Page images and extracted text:
========================

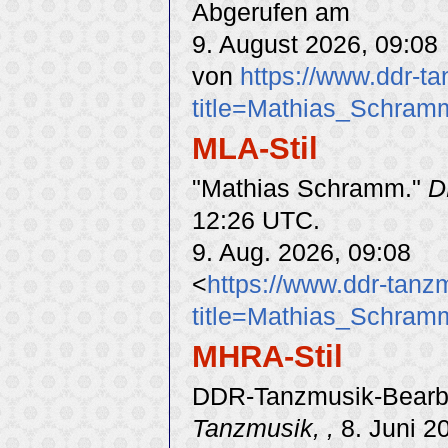
Abgerufen am
9. August 2026, 09:08
von
https://www.ddr-t
title=Mathias_Schram
MLA-Stil
"Mathias Schramm."
D
12:26 UTC.
9. Aug. 2026, 09:08
<
https://www.ddr-tanz
title=Mathias_Schram
MHRA-Stil
DDR-Tanzmusik-Bearbe
Tanzmusik, ,
8. Juni 2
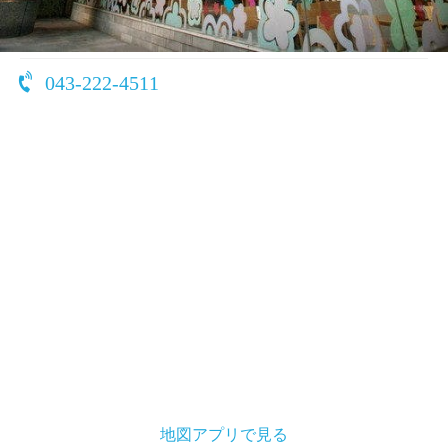
〒260-0015
千葉県 千葉市中央区富士見1-13-1
043-222-4511
地図アプリで見る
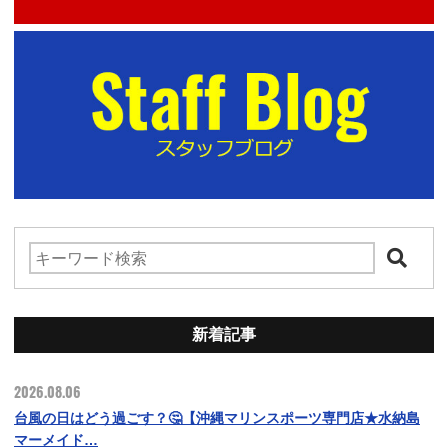
新着記事
2026.08.06
台風の日はどう過ごす？🤔【沖縄マリンスポーツ専門店★水納島
マーメイド…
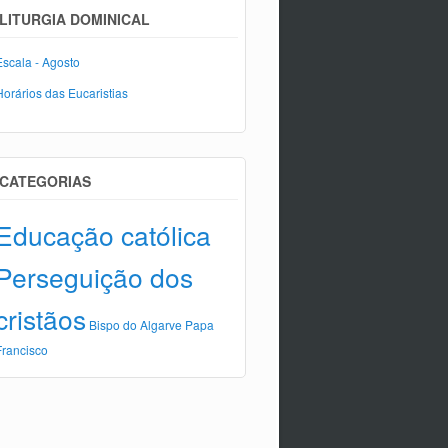
LITURGIA DOMINICAL
Escala - Agosto
Horários das Eucaristias
CATEGORIAS
Educação católica
Perseguição dos
cristãos
Bispo do Algarve
Papa
Francisco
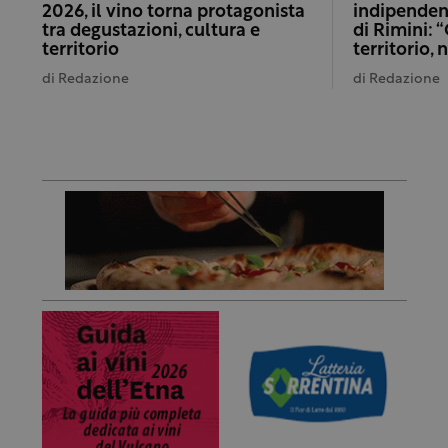
2026, il vino torna protagonista
indipenden
tra degustazioni, cultura e
di Rimini: 
territorio
territorio, 
di
Redazione
di
Redazione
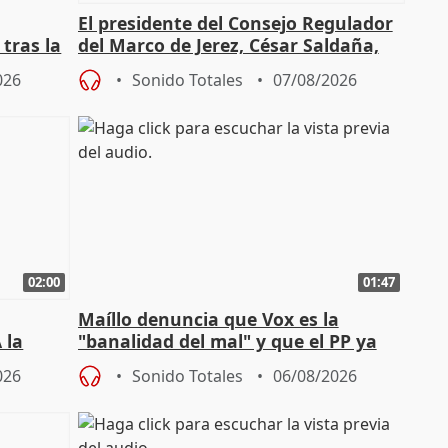
El presidente del Consejo Regulador
tras la
del Marco de Jerez, César Saldaña,
sobre exportaciones
026
Sonido Totales
07/08/2026
02:00
01:47
Maíllo denuncia que Vox es la
 la
"banalidad del mal" y que el PP ya
la"
asume todas sus tesis
026
Sonido Totales
06/08/2026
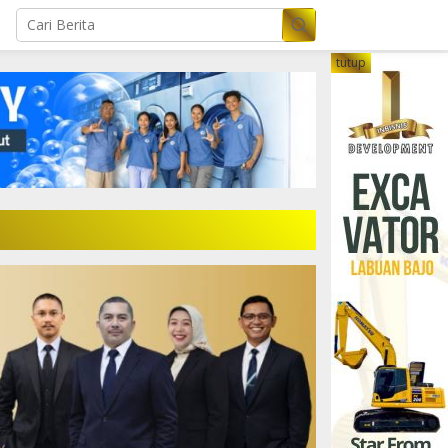
tutup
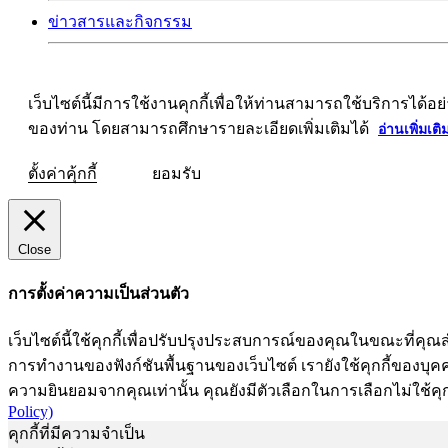
ข่าวสารและกิจกรรม
เว็บไซต์นี้มีการใช้งานคุกกี้เพื่อให้ท่านสามารถใช้บริการ
ของท่าน โดยสามารถศึกษารายละเอียดเพิ่มเติมได้
อ่านเพิ่มเติ
ตั้งค่าคุ้กกี้
ยอมรับ
Close
การตั้งค่าความเป็นส่วนตัว
เว็บไซต์นี้ใช้คุกกี้เพื่อปรับปรุงประสบการณ์ของคุณในขณะที่คุณส
การทำงานของฟังก์ชันพื้นฐานของเว็บไซต์ เรายังใช้คุกกี้ของบุคคลท
ความยินยอมจากคุณเท่านั้น คุณยังมีตัวเลือกในการเลือกไม่ใช้คุก
Policy)
คุกกี้ที่มีความจำเป็น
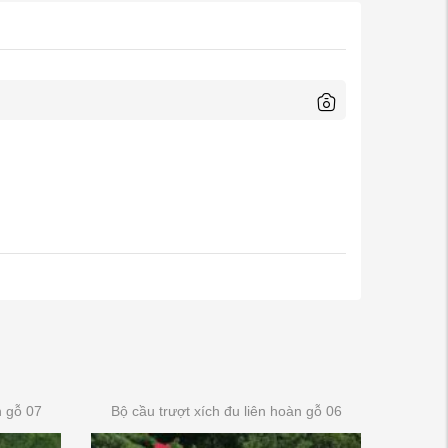
n gỗ 07
Bộ cầu trượt xích đu liên hoàn gỗ 06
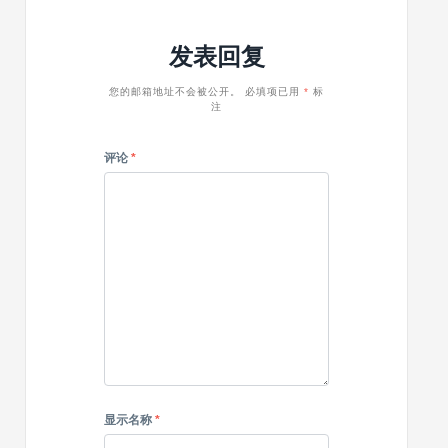
WordPress
工
主
业
发表回复
题
WordPre
主
题
您的邮箱地址不会被公开。
必填项已用
*
标
注
评论
*
显示名称
*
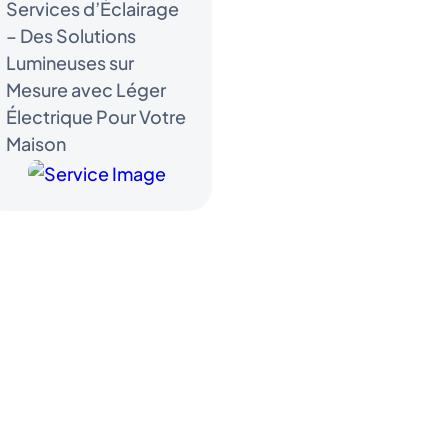
Services d’Éclairage
– Des Solutions
Lumineuses sur
Mesure avec Léger
Électrique Pour Votre
Maison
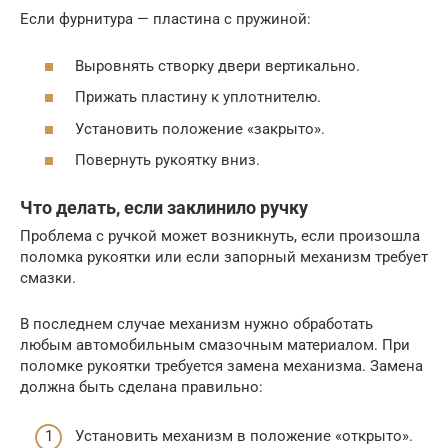
Если фурнитура — пластина с пружиной:
Выровнять створку двери вертикально.
Прижать пластину к уплотнителю.
Установить положение «закрыто».
Повернуть рукоятку вниз.
Что делать, если заклинило ручку
Проблема с ручкой может возникнуть, если произошла
поломка рукоятки или если запорный механизм требует
смазки.
В последнем случае механизм нужно обработать
любым автомобильным смазочным материалом. При
поломке рукоятки требуется замена механизма. Замена
должна быть сделана правильно:
Установить механизм в положение «открыто».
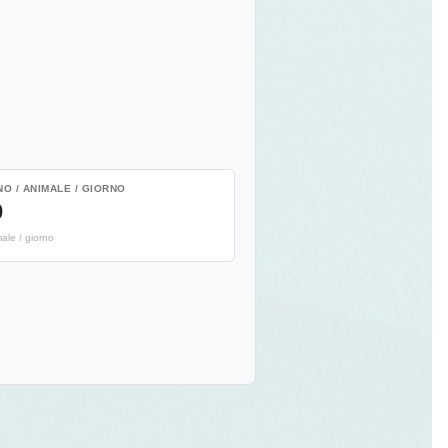
O / ANIMALE / GIORNO
0
ale / giorno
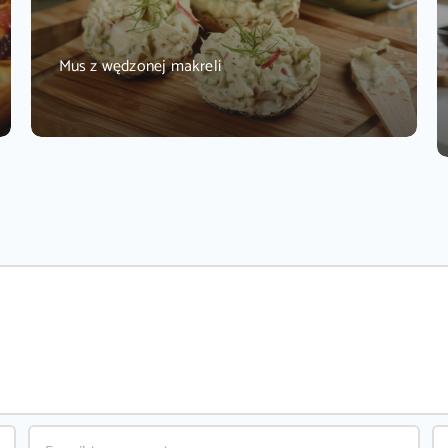
Mus z wędzonej makreli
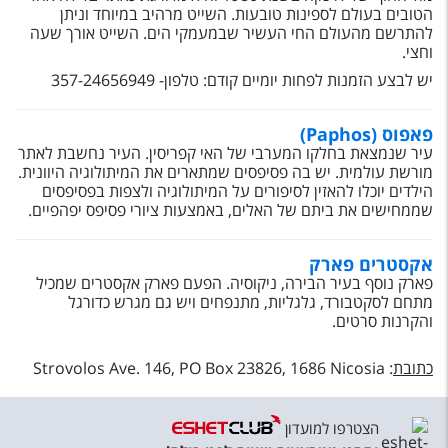
הטובים בעולם לספינות טובעות. השייט מרהיב במיוחד וניתן
להתרשם מהעולם החי העשיר שבמעמקי הים. השייט אורך שעה
וחצי.
יש לבצע הזמנות לפחות יומיים קודם: טלפון- 357-24656949
פאפוס (Paphos)
עיר שנמצאת בחלקו המערבי של האי קפריסין. העיר נחשבת לאתר
מורשת עולמית. יש בה פסיפסים שמתארים את המיתולוגיה היוונית.
הילדים יוכלו להאזין לסיפורים על המיתולוגיה ולצפות בפסיפסים
שממחישים את ביתם של האלים, באמצעות ציורי פסיפס יפהפיים.
אקסטרים פארק
פארק נוסף בעיר הבירה, ניקוסיה. הפעם פארק אקסטרים שמכיל
מתחם לסקטבורד, גלגליות, מתנפחים ויש גם מגרש כדורגל
והקרנות סרטים.
כתובת
:
Strovolos Ave. 146, PO Box 23826, 1686 Nicosia
הצטרפו למועדון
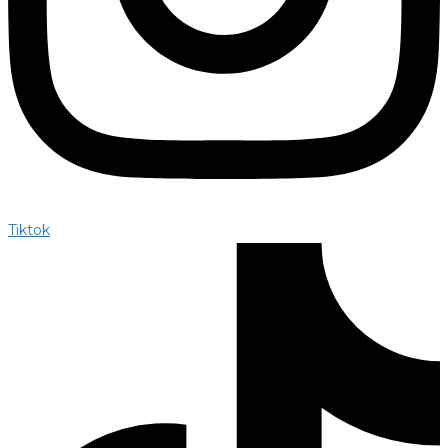
Tiktok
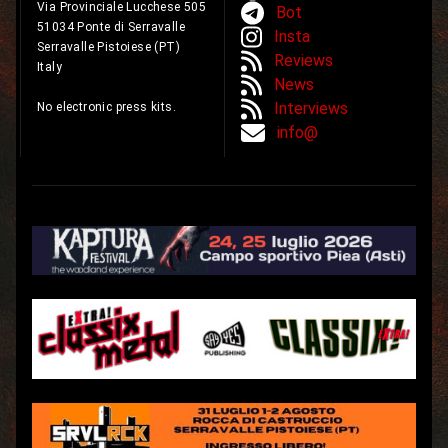
Via Provinciale Lucchese 505
Bot
51034 Ponte di Serravalle
Insta
Serravalle Pistoiese (PT)
Reviews
Italy
News
Interviews
No electronic press kits.
info@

========================

Pick out, from the lines above, every one that contains the string "פארק".

Response area >>
אקסטרים פארק
פארק נוסף בעיר הבירה, ניקוסיה. הפעם פארק אקסטרים שמכיל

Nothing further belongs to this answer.